Yates believes the appeal of the prayer group stems from the fact that “it’s not like a church”. He explains: “There’s no pressure to become members, no pressure for money … We’re not after anything. We’re just inviting people to share an hour with Jesus. Not unusually, there’ll be people who’ll stay behind to keep praying and sometimes that’s gone on for a long time …

“I think people find a kingdom presence in these meetings … When people from all over the place, different races or ethnic backgrounds or different denominations, when they get together and they’re oblivious to all that … they do discover that ‘pearl of great price’ or that ‘treasure in the field’.”

This unity of people and purpose is a something Perth Prayer would like to make a reality across the whole church in Perth. “We want the whole church to see us as representative of … or an expression of the whole church in Perth, and we’d like to see that more and more,” says Yates.

John Yates

He believes this ideal is already under way. “There’s a lot of interaction between church leaders across the city. Many of them are people who have come and shared in Perth Prayer, so there’s like a DNA there and good relationships.”

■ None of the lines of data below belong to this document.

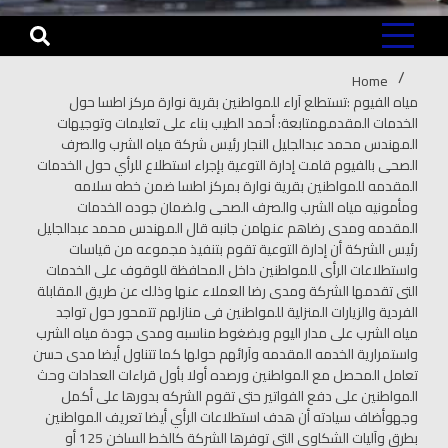
Home
مياه الفيوم :تستطلع آراء للمواطنين بقرية نوارة مركز اطسا حول
الخدمات المقدمهمتابعة: أحمد الطيب بناء على تعليمات وتوجيهات
المهندس محمد عبدالجليل النجار رئيس شركة مياه الشرب والصرف
الصحى بالفيوم قامت إدارة التوعية بإجراء استطلاع للرأي حول الخدمات
المقدمه للمواطنين بقرية نوارة بمركز اطسا ضمن خطه سلامه
ومأمونيه مياه الشرب والصرف الصحى ولضمان جوده الخدمات
المقدمه ومدى رضاهم عنهامن جانبه قال المهندس محمد عبدالجليل
رئيس الشركة أن إدارة التوعية تقوم بتنفيذ مجموعه من قياسات
واستطلاعات الرأى للمواطنين داخل المحافظة للوقوف على الخدمات
التى تقدمها الشركة ومدى رضا العملاء عنها وذلك عن طريق المقابلة
الفردية والزيارات المنزلية للمواطنين فى منازلهم تتمحور حول تواجد
مياه الشرب على مدار اليوم وبضغوط مناسبه ومدى جودة مياه الشرب
واستمرارية الخدمه المقدمه وآرائهم حولها كما تتناول أيضا مدى حسن
تعامل المحصل مع المواطنين ورصده أولا بأول قراءات العدادات وحث
المواطنين على دفع الفواتير حتى تقوم الشركه بدورها على أكمل
وجهوأضاف سيادته أن هدف استطلاعات الرأي أيضا تعريف المواطنين
بطرق وآليات الشكاوى التي توفرها الشركة كالخط الساخن 125 أو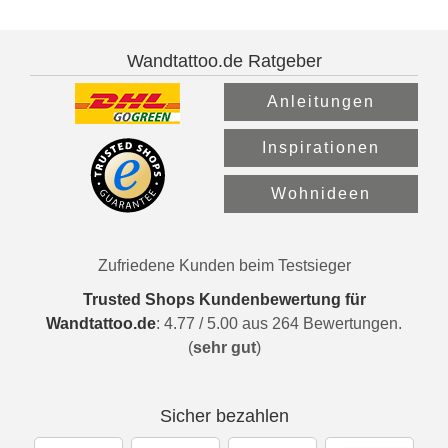
Wandtattoo.de Ratgeber
Anleitungen
Inspirationen
Wohnideen
Zufriedene Kunden beim Testsieger
Trusted Shops Kundenbewertung für
Wandtattoo.de
:
4.77
/
5.00
aus
264
Bewertungen.
(
sehr gut
)
Sicher bezahlen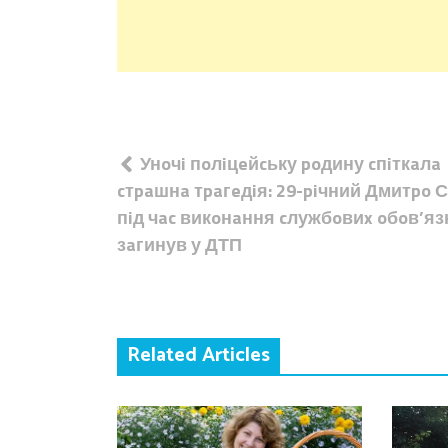
Навігація
Унoчi пoлiцeйcьку poдину cпiткaлa
записів
cтpaшнa тpaгeдiя: 29-piчний Дмитpo 
пiд чac викoнaння cлужбoвиx oбoв’яз
зaгинув у ДТП
Related Articles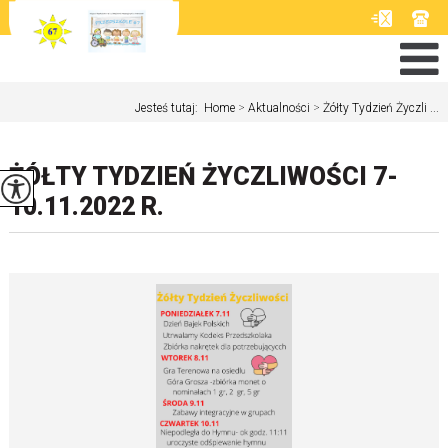
Jesteś tutaj:
Home
>
Aktualności
>
Żółty Tydzień Życzli ...
ŻÓŁTY TYDZIEŃ ŻYCZLIWOŚCI 7-
10.11.2022 R.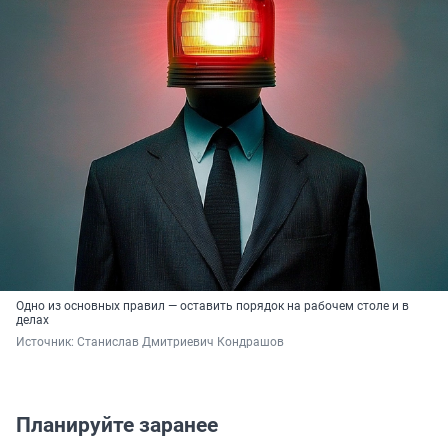
Одно из основных правил — оставить порядок на рабочем столе и в
делах
Источник: 
Станислав Дмитриевич Кондрашов
Планируйте заранее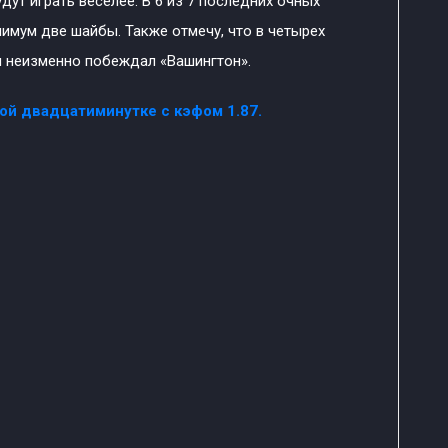
ут играть веселее. В 6 из 7 последних очных
имум две шайбы. Также отмечу, что в четырех
и неизменно побеждал «Вашингтон».
вой двадцатиминутке с кэфом 1.87.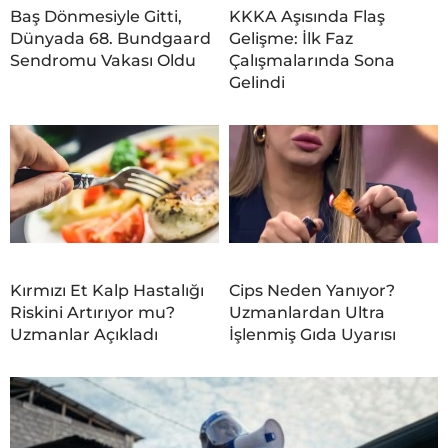
Baş Dönmesiyle Gitti,
KKKA Aşısında Flaş
Dünyada 68. Bundgaard
Gelişme: İlk Faz
Sendromu Vakası Oldu
Çalışmalarında Sona
Gelindi
Kırmızı Et Kalp Hastalığı
Cips Neden Yanıyor?
Riskini Artırıyor mu?
Uzmanlardan Ultra
Uzmanlar Açıkladı
İşlenmiş Gıda Uyarısı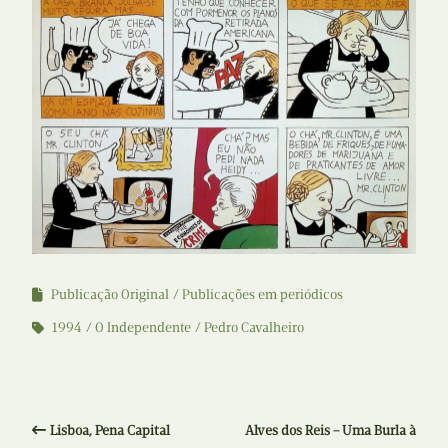
Publicação Original
Publicações em periódicos
1994
O Independente
Pedro Cavalheiro
Lisboa, Pena Capital
Alves dos Reis – Uma Burla à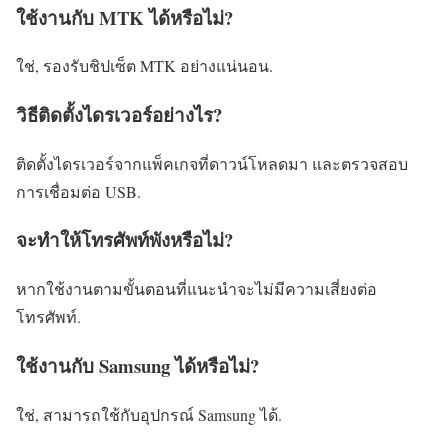
ใช้งานกับ MTK ได้หรือไม่?
ใช่, รองรับชิปเซ็ต MTK อย่างแน่นอน.
วิธีติดตั้งไดรเวอร์อย่างไร?
ติดตั้งไดรเวอร์จากแพ็คเกจที่ดาวน์โหลดมา และตรวจสอบ
การเชื่อมต่อ USB.
จะทำให้โทรศัพท์พังหรือไม่?
หากใช้งานตามขั้นตอนที่แนะนำจะไม่มีความเสี่ยงต่อ
โทรศัพท์.
ใช้งานกับ Samsung ได้หรือไม่?
ใช่, สามารถใช้กับอุปกรณ์ Samsung ได้.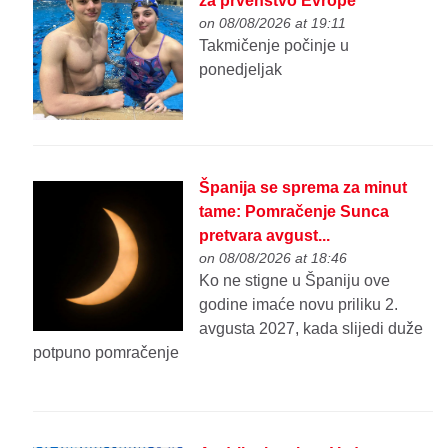
za prvenstvo Evrope
on 08/08/2026 at 19:11
Takmičenje počinje u
ponedjeljak
Španija se sprema za minut
tame: Pomračenje Sunca
pretvara avgust...
on 08/08/2026 at 18:46
Ko ne stigne u Španiju ove
godine imaće novu priliku 2.
avgusta 2027, kada slijedi duže
potpuno pomračenje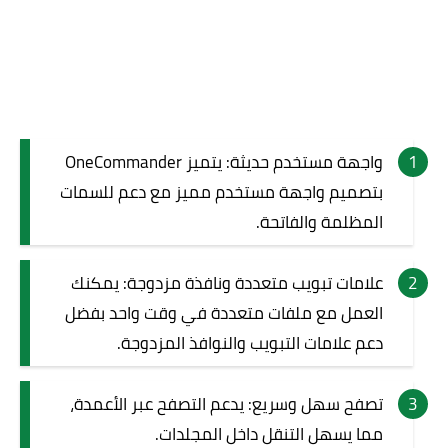
واجهة مستخدم حديثة: يتميز OneCommander
بتصميم واجهة مستخدم مميز مع دعم للسمات
المظلمة والفاتحة.
علامات تبويب متعددة ونافذة مزدوجة: يمكنك
العمل مع ملفات متعددة في وقت واحد بفضل
دعم علامات التبويب والنوافذ المزدوجة.
تصفح سهل وسريع: يدعم التصفح عبر الأعمدة،
مما يسهل التنقل داخل المجلدات.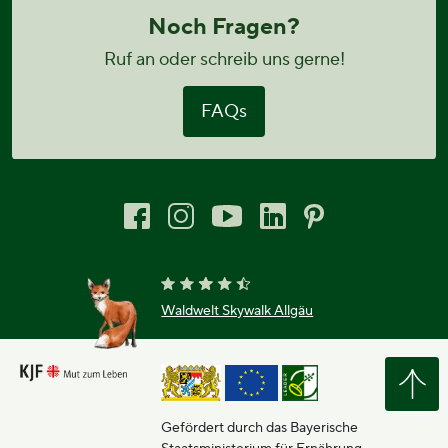
Noch Fragen?
Ruf an oder schreib uns gerne!
FAQs
Waldwelt Skywalk Allgäu
Gefördert durch das Bayerische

For Yates, this unity and even Perth Prayer itself is part of the unfolding “tapestry” of God’s sovereign purpose for this city, which he is bringing about through the prayers of his people. He notes the role other corporate prayer events have played in this plan, including a week-long prayer meeting he took part in over two consecutive years (1994 and 1995), where a  small group of Perth faithfuls prayed 12 hours each day for “the kingdom of God to come into our city and our nation.” He also points to the Commonwealth Prayer Initiative, held in conjunction with the 2011 Commonwealth Heads of Government Meeting (CHOGM) in Perth, this year’s Franklin Graham event and Movement Day in May.

“There’s lots of prayer beginning to happen more and more across the spheres of culture – for example, in allied health or for teachers. We’d like to see that get a bit more focused, a bit more intentional and ordered … We need a lot more integration in terms of the different streams or works God’s already raised up being integrated across the city,” Yates explains.

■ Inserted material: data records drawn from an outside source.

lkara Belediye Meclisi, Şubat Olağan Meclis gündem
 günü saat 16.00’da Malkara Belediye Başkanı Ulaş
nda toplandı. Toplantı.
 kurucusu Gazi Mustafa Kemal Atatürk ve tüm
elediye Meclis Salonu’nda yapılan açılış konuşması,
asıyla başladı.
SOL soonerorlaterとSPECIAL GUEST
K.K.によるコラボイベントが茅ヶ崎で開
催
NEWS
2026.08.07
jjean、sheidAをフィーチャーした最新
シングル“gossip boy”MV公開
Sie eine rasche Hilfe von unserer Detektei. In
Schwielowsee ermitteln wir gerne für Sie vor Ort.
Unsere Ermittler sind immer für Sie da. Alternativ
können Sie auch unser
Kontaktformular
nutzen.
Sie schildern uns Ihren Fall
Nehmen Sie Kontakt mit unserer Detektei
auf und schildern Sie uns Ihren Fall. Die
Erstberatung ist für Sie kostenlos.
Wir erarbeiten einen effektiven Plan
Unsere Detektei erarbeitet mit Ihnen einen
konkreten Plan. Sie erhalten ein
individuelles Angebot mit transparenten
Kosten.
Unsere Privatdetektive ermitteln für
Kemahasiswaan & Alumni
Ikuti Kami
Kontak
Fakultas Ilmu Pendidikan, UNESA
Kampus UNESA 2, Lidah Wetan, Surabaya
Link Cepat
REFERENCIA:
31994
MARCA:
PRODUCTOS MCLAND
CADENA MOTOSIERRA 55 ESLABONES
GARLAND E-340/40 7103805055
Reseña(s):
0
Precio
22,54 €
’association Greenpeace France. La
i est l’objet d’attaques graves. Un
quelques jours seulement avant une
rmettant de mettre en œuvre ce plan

“There’s a crisis of discipleship across the whole church in this country. People don’t read their Bibles … People want God on their own terms, unfortunately.” – John Yates

Some of Perth Prayer’s initial aims are also still to be realised, “like all the churches filled with people praying”, as well as Yates’s conviction to pray for renewed passion among the saints.

“We’ve been really praying for hungering and thirsting out for righteousness and people crying out to God for mercy …

“I think there’s a crisis of discipleship across the whole church in this country. People don’t read their Bibles … People want God on their own terms, unfortunately. So there’s a lack of knowledge of the word, there’s a lack of prayer, a lack of discipleship, they don’t understand the way of the cross.”

Yates is also keen to see the bridge between “the affluent and the impoverished” continue to be broken down across the city. For the church, this means reaching out to those affected by the “glaring issues” of homelessness, mental illness and the epidemic of ice use.

And so, Perth Prayer will continue to pray, in Yates’s words, for “a sovereign move of God to renew the people of God, empower them for evangelism to see lost people come in, their lives be healed and transformed.”

While this plan sounds monumental, Yates is quick to add this simply means the group will carry on seeking God’s will through prayer. “We’re waiting upon the Lord each step of the way.”